La viltà di questa reazione aiutava il latente lavoro delle sètte riordinate dal comitato nazionale di Londra. A Roma le dirigeva Giuseppe Petroni, oscuro avvocato che diciotto anni di carcere magnanimamente sofferti ricusando ogni grazia, resero poi illustre; senonchè l'opera settaria, ammirabile di sagacia e di costanza, non potè produrre risultati sotto la pressione della doppia occupazione tedesca e francese. Alcuni giovani delle Romagne insorti pei moti di Milano nel febbraio del 1853 finirono miseramente nelle carceri senza raggiungere nemmeno l'onore di uno scontro. L'isolamento prodotto intorno al governo pontificio divenne però tale da strappargli in una nota diplomatica alla cancelleria tedesca la confessione umiliante «che il governo di Sua Santità in un momento supremo si troverebbe in seno della sua stessa capitale abbandonato all'odio delle passioni, che cospiravano alla sua perdita».

Intanto che l'autorità politica del papato cadeva così basso, la sua monarchia spirituale cresceva. Al vasto e simultaneo atteggiarsi sovranamente della democrazia in Europa la più antica e profonda autorità religiosa rispondeva per la legge dei contrasti con un accentramento, che rinsaldando la fede nelle coscienze cattoliche permettesse di resistere alla nuova guerra universale indetta con miglior disciplina e maggior coerenza di programma contro la chiesa. Nella gerarchia ecclesiastica, un tempo così democratica e sviluppatasi poi monarchicamente, il papato con una ultima audacia stava per sopprimere la funzione legislativa dell'episcopato. L'occasione fu porta dal dogma dell'Immacolata Concezione, ultima ascensione della donna pareggiata nel cristianesimo all'uomo con questa immunità dal peccato originale in Maria. Pio IX dopo un'enciclica a tutti i vescovi per interrogarli sul nuovo dogma, lo definì alteramente di propria autorità: il pontefice assorbiva così il Concilio; tale proclamazione sovrana di un dogma conduceva all'altro dell'infallibilità personale.
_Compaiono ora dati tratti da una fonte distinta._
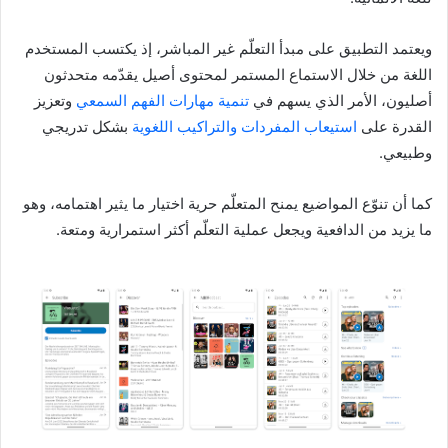
ويعتمد التطبيق على مبدأ التعلّم غير المباشر، إذ يكتسب المستخدم
اللغة من خلال الاستماع المستمر لمحتوى أصيل يقدّمه متحدثون
أصليون، الأمر الذي يسهم في
تنمية مهارات الفهم السمعي
وتعزيز
القدرة على
استيعاب المفردات والتراكيب اللغوية
بشكل تدريجي
وطبيعي.
كما أن تنوّع المواضيع يمنح المتعلّم حرية اختيار ما يثير اهتمامه، وهو
ما يزيد من الدافعية ويجعل عملية التعلّم أكثر استمرارية ومتعة.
All'infallibilità democratica del suffragio universale il cattolicismo doveva rispondere con quella del papa: dogma contro dogma, legge storica contro legge divina, verità umana contro verità soprannaturale.

Quindi i gesuiti fondarono una grossa rivista col titolo di Civiltà Cattolica per combattere questa nuova guerra del papato, ma libri e giornali sorsero terribili di forza e di destrezza contro di loro. I gesuiti poveri a scrittori e a pensatori ressero male all'assalto: il genio, che li aveva assistiti contro la Riforma, li abbandonò contro la rivoluzione: parvero piccoli in faccia al pensiero tedesco, deboli davanti alle invettive francesi, malvagi in confronto del patriottismo italiano. La politica moderna li sorprese colla necessità delle scienze da essi oppugnate o limitate: la loro dottrina non fu più che un'erudizione, la loro abilità divenne inutile contro popoli sovrani, che eleggendo e controllando pubblicamente i propri governi riducevano la destrezza a qualità secondaria. La loro guerra al Piemonte per le leggi ecclesiastiche sembrò una recriminazione del passato contro il presente, il loro servilismo all'Austria li infamò nella coscienza del popolo insofferente di tirannide straniera, la loro deificazione del pontefice e del principe nel papa persuase ai più la necessità di frenare nel cattolicismo i troppi eccessi idolàtrici. Infatti nel clero italiano crebbero le diserzioni. Già Rosmini, Gioberti, Ventura, erano colpiti d'anatema; molti preti avevano predicato la rivoluzione, ed erano morti per essa; altri si disponevano a morire. L'abbiezione del governo pontificio in tanto splendere di progresso nei governi europei e nei più giovani governi d'America diventava irrefutabile accusa alla politica papale: la sudditanza del pontefice all'Austria e alla Francia per scopi antinazionali dava ragione ai liberali, che affermando l'incompatibilità del principato ecclesiastico col civile, offrivano al papato ogni libertà spirituale in cambio dei poteri politici.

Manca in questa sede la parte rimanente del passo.